El alemán creyó oportuno deliberar con su madre y se la llevó a un rincón del local donde había un armario que contenía el mono más grande y feo de la colección. 
-¡Ya verás! -me dijo Iván Matveich. 
De buena gana la habría emprendido a golpes con el alemán y su madre, y, sobre todo, con aquel Iván Matveich cuya desmedida ambición me indignaba en grado sumo. Pero, ¿qué decir de la respuesta del ladino alemán? 
Aconsejado por su madre, exigió como precio de venta de su cocodrilo la cantidad de cincuenta mil rublos, en obligaciones del último empréstito interior, una casa de mampostería en la calle de Gorovjokaia con una farmacia inclusive, y encima de todo eso, los galones de coronel. 
-¡Ya lo estás viendo! -exclamó triunfalmente Iván Matveich-. ¡Ya te lo decía yo! Aparte su última exigencia, ese nombramiento de coronel, que representa una pretensión loca, tiene razón sobrada, pues sabe apreciar el actual valor de su cocodrilo. ¡Ante todo, el punto de vista económico! 
-¡Vamos! -le grité furioso al alemán-. ¿Cómo se atreve usted a pedir esos galones de coronel? ¿Qué hazañas ha llevado a cabo? ¿Dónde está su hoja de servicio? ¿Dónde ha conquistado usted la gloria marcial? ¿O es que está usted loco? 
-¡Loco yo! -replicó el alemán resentido-. Yo soy un hombre sensato; aquí no hay más necio que usted. ¡Si le parece poco mérito para que le nombren a uno coronel el poder enseñar un cocodrilo que contiene en su interior a todo un consejero de la corte vivito y coleando...! A ver quién es el ruso que puede mostrar otro cocodrilo semejante. Yo soy un hombre de pro y no sé por qué no habrían de poder nombrarme coronel. 
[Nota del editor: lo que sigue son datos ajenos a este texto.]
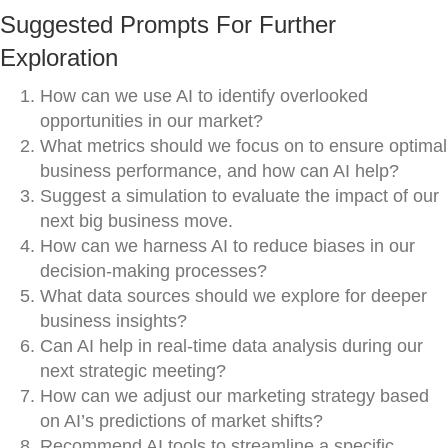
Suggested Prompts For Further
Exploration
How can we use AI to identify overlooked
opportunities in our market?
What metrics should we focus on to ensure optimal
business performance, and how can AI help?
Suggest a simulation to evaluate the impact of our
next big business move.
How can we harness AI to reduce biases in our
decision-making processes?
What data sources should we explore for deeper
business insights?
Can AI help in real-time data analysis during our
next strategic meeting?
How can we adjust our marketing strategy based
on AI’s predictions of market shifts?
Recommend AI tools to streamline a specific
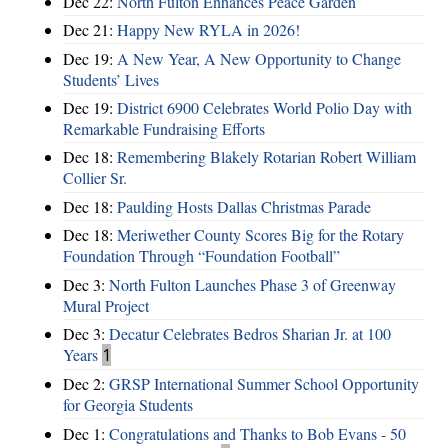
Dec 22:
North Fulton Enhances Peace Garden
Dec 21:
Happy New RYLA in 2026!
Dec 19:
A New Year, A New Opportunity to Change
Students’ Lives
Dec 19:
District 6900 Celebrates World Polio Day with
Remarkable Fundraising Efforts
Dec 18:
Remembering Blakely Rotarian Robert William
Collier Sr.
Dec 18:
Paulding Hosts Dallas Christmas Parade
Dec 18:
Meriwether County Scores Big for the Rotary
Foundation Through “Foundation Football”
Dec 3:
North Fulton Launches Phase 3 of Greenway
Mural Project
Dec 3:
Decatur Celebrates Bedros Sharian Jr. at 100
Years
1
Dec 2:
GRSP International Summer School Opportunity
for Georgia Students
Dec 1:
Congratulations and Thanks to Bob Evans - 50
-Adiós, pues, Iván Matveich -exclamé trémulo de rabia y echando a correr. Si sigo allí un minuto más, no hubiera podido contenerme. La extravagante ambición de aquellos dos imbéciles era intolerable. El aire fresco de la calle calmó algún tanto mi indignación. Por fin, y después de escupir unas quince veces a diestro y siniestro, mandé a parar un coche .y luego que llegué a casa, me desnudé y me metí en el lecho. 
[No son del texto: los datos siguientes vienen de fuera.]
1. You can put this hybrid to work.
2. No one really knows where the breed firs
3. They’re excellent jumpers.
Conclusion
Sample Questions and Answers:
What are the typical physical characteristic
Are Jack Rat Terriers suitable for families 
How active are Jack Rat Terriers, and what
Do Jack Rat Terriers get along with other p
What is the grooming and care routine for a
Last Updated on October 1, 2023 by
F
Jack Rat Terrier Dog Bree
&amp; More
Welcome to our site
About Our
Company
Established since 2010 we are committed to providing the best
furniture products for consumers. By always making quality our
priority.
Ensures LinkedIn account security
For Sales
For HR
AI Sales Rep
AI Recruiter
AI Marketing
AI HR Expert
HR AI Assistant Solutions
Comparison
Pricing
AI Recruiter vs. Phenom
Lo que más me irritaba, era el haberme de convertir en secretario de Iván Matveich. Pues, en lo sucesivo, para cumplir con los deberes de amigo verdadero, ¡tendría que embrutecerme todas las tardes! 
Sentí ganas de pegarme con alguien y, a decir verdad, luego que apagué la vela, me di algunos golpes en la cabeza y en diversas partes del cuerpo. Esto me alivió un poco y concluí por dormirme profundamente, pues, estaba rendido. Pasé la noche soñando con monos; pero, hacia la madrugada, soñé con Elena Ivanovna.